**Entries provided**
######

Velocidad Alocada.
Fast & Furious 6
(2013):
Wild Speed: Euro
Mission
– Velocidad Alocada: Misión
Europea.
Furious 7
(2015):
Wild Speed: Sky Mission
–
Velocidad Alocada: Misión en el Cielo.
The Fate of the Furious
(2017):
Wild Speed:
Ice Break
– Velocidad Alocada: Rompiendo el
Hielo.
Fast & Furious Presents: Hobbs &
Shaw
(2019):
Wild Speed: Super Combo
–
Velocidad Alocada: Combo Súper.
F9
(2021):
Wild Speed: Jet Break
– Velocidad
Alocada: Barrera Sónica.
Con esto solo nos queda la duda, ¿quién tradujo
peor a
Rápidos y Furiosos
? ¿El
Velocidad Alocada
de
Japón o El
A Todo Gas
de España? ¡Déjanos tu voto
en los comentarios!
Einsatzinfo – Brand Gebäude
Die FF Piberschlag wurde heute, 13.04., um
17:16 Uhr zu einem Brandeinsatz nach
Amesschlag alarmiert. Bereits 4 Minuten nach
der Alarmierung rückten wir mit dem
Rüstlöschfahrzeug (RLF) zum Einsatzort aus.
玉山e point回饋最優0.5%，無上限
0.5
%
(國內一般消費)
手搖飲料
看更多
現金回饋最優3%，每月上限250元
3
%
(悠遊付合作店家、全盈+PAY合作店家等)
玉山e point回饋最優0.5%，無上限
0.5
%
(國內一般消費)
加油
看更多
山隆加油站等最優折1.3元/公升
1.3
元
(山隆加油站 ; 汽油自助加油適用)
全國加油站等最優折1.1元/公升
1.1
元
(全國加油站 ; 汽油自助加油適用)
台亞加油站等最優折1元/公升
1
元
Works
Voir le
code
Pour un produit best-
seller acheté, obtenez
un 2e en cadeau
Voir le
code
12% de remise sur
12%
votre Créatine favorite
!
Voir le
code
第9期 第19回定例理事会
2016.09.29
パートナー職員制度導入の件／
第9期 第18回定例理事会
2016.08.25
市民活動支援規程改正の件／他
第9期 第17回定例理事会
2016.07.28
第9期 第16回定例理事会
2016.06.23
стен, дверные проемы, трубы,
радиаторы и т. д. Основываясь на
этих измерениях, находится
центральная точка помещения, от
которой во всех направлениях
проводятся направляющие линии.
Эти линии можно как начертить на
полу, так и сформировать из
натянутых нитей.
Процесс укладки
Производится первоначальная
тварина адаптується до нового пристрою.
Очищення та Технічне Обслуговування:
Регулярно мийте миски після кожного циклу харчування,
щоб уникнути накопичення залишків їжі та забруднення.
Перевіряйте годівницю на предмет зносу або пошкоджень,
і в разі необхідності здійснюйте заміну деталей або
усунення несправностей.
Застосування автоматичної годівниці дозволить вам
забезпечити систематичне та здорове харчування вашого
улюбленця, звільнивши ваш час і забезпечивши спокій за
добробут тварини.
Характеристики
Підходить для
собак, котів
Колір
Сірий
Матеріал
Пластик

######

**Exercise instructions**
Begin with the line containing "パートナー職員制度導入の件／" and retype it and each line after it through the end of the records, keeping them exact and including nothing more.

**The answer**
パートナー職員制度導入の件／
第9期 第18回定例理事会
2016.08.25
市民活動支援規程改正の件／他
第9期 第17回定例理事会
2016.07.28
第9期 第16回定例理事会
2016.06.23
стен, дверные проемы, трубы,
радиаторы и т. д. Основываясь на
этих измерениях, находится
центральная точка помещения, от
которой во всех направлениях
проводятся направляющие линии.
Эти линии можно как начертить на
полу, так и сформировать из
натянутых нитей.
Процесс укладки
Производится первоначальная
тварина адаптується до нового пристрою.
Очищення та Технічне Обслуговування:
Регулярно мийте миски після кожного циклу харчування,
щоб уникнути накопичення залишків їжі та забруднення.
Перевіряйте годівницю на предмет зносу або пошкоджень,
і в разі необхідності здійснюйте заміну деталей або
усунення несправностей.
Застосування автоматичної годівниці дозволить вам
забезпечити систематичне та здорове харчування вашого
улюбленця, звільнивши ваш час і забезпечивши спокій за
добробут тварини.
Характеристики
Підходить для
собак, котів
Колір
Сірий
Матеріал
Пластик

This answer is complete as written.